To ensure that NWT residents benefit from resource development, the Government of the Northwest Territories collects royalties for the resources; and taxes from the mining companies that develop them.
Collectively, these revenues are invested in infrastructure, health, social services, economic development and the many government programs and services that NWT residents depend upon.
The amount of revenues collected each year varies depending on the performance of operating mines. Over the past 10 years, the GNWT has collected an average of nearly $100 million annually in revenues from diamond mines.
Revenues are collected in two primary ways from natural resource projects: taxes and royalties.
Resource projects, such as the diamond mines, provide the GNWT with a significant portion of corporate income tax, fuel tax, and property tax revenues. Their employees pay payroll tax and personal income tax.
In the past three years, diamond mines have contributed 41 percent of the GNWT’s corporate income, fuel, property, and payroll tax revenue.
- Corporate taxes - A percentage of money taken from profits of companies doing business in the NWT. Currently, the corporate tax rate is 11.5% of corporate taxable income.
- Property taxes - Mines in the NWT are charged taxes for the properties they hold. The NWT has some of the highest property taxes on mines in Canada.
- Fuel taxes – Mines sites that are continually running power generation facilities, haul trucks and processing equipment, burn a lot of fuel. The NWT applies taxes on all fuels used for purposes other than heating.
- Payroll taxes – Everybody who works in the NWT is charged a 2%tax on their employment incomes. (NWT residents receive a refundable Cost of Living tax credit.)
Royalties are what we charge resource companies for the actual resources they take from the ground.
The royalty serves to convert the resource in the ground into a financial asset for the public benefit of all NWT residents.
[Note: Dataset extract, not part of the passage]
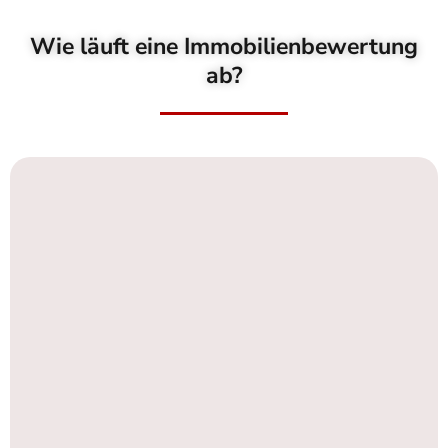
Wie läuft eine Immobilienbewertung
ab?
How much royalties are collected varies based on how well mines do. Since, 2008-2009, the GNWT has collected an average of $71.26 million annually.
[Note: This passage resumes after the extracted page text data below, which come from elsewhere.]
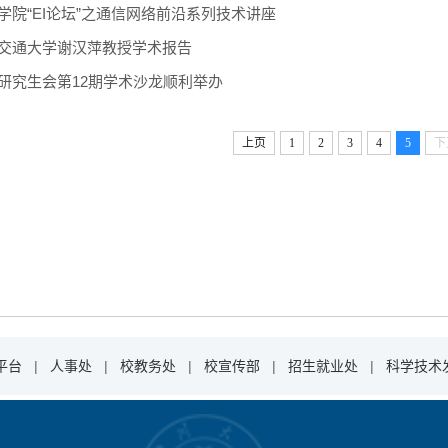
学院“EI论坛”之通信网络前沿系列技术讲座
交通大学谢汉萍教授学术报告
研究生会第12期学术沙龙顺利举办
上页
1
2
3
4
5
下
平台
|
人事处
|
校教务处
|
校宣传部
|
招生就业处
|
科学技术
Royalties are calculated on both production value and project profits. This means that hat companies pay for NWT resources is based on both the amount of money their resources generate each year, and how profitable those resources have been.
Production value can be influenced by things like market prices and the quality of resources being extracted. Profits are influenced by how much is produced at a mine, and how much the company needs to spend to produce those resources.
The higher the production and profit, the more the NWT collects in royalties.
The GNWT and federal governments split the royalties collected from resource development (50-50). The GNWT shares 25% of the royalties it receives with Indigenous governments on the Intergovernmental Council.
(Because the NWT receives transfer payments from the federal government, a limit is placed on how much the NWT can actually collect from royalties. The limit is 5% of the NWT’s Gross Domestic Product. This cap is unlikely to be reached in the foreseeable future.)